3. Tool Invocation Enforcement

Every tool implementation that requires safety must mandate the token in its signature.

pub trait ToolCap {
    type Args: serde::Serialize + serde::de::DeserializeOwned;
    type Output: serde::Serialize;
    const NAME: &'static str;
}

pub trait SecureTool: ToolCap {
    async fn call_secure(
        &self,
        args: Self::Args,
        token: GuardrailToken<Self>, // Mandatory proof
    ) -> Result<Self::Output, McpError>;
}

4. Opt-Out Mechanism (NoGuardrailRequired)

For tools that are inherently safe (e.g., list_tools, get_version), we use a Sealed Trait to allow explicit, safe bypasses.

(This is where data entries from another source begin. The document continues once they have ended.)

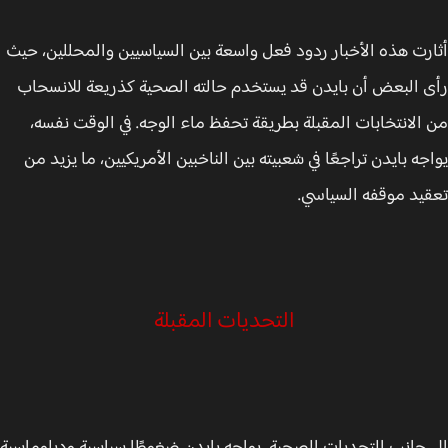
رت هذه الأخبار ردود فعل واسعة بين السياسيين والمحللين، حيث
 البعض أن بايدن قد يستخدم حالته الصحية كذريعة للانسحاب
الانتخابات المقبلة بطريقة تحفظ ماء الوجه. في الوقت نفسه،
جه بايدن تراجعًا في شعبيته بين الناخبين الأمريكيين، ما يزيد من
يد موقفه السياسي.
التحديات المقبلة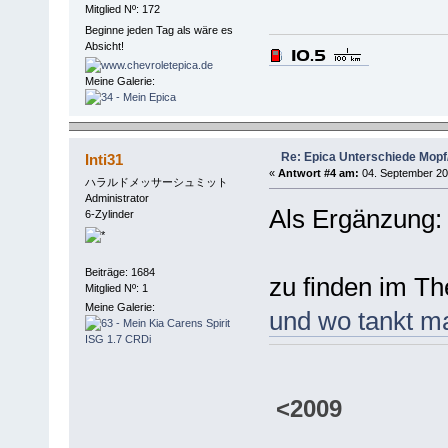
Mitglied Nº: 172
Beginne jeden Tag als wäre es
Absicht!
Meine Galerie:
Re: Epica Unterschiede Mopf/
Inti31
«
Antwort #4 am:
04. September 201
ハラルドメッサーシュミット
Administrator
Als Ergänzung: 
6-Zylinder
Beiträge: 1684
zu finden im 
Mitglied Nº: 1
Meine Galerie:
und wo tankt m
<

/// Tools implementing this are declared safe to call without a guardrail.
pub trait NoGuardrailRequired: ToolCap {}

impl<T: NoGuardrailRequired> GuardrailToken<T> {
    /// Explicitly construct a token for safe tools.
    pub fn unchecked() -> Self {
        GuardrailToken { _pd: PhantomData }
    }
}

5. Integration Test (Compiler Verification)

The following fragment demonstrates the enforcement.

struct MySensitiveTool;
impl ToolCap for MySensitiveTool { ... }
impl SecureTool for MySensitiveTool { ... }

async fn run_workflow(runner: CallbackRunner, tool: MySensitiveTool) {
    let args = ...;

    // --- CASE 1: VIOLATION ---
    // This fails to compile: "mismatched types: expected GuardrailToken<MySensitiveTool>"
    // tool.call_secure(args, ()).await; 

    // --- CASE 2: COMPLIANCE ---
    let context = ...;
    if let Ok(token) = runner.run_before_tool::<MySensitiveTool>(&context, &args).await {
        tool.call_secure(args, token).await; // Compiles!
    }
}

Recommendations for Vulture-MCP Integration

  1. Refactor Dispatcher: The MCP tool dispatcher must be updated to check if a tool implements SecureTool.
  2. State Injection: The CallbackRunner should be part of the SharedState.
  3. Linearity Check: Verify that tokens are consumed by call_secure to prevent a single token from being used to call a tool multiple times in a loop (though in most MCP scenarios, a tool is called once per request).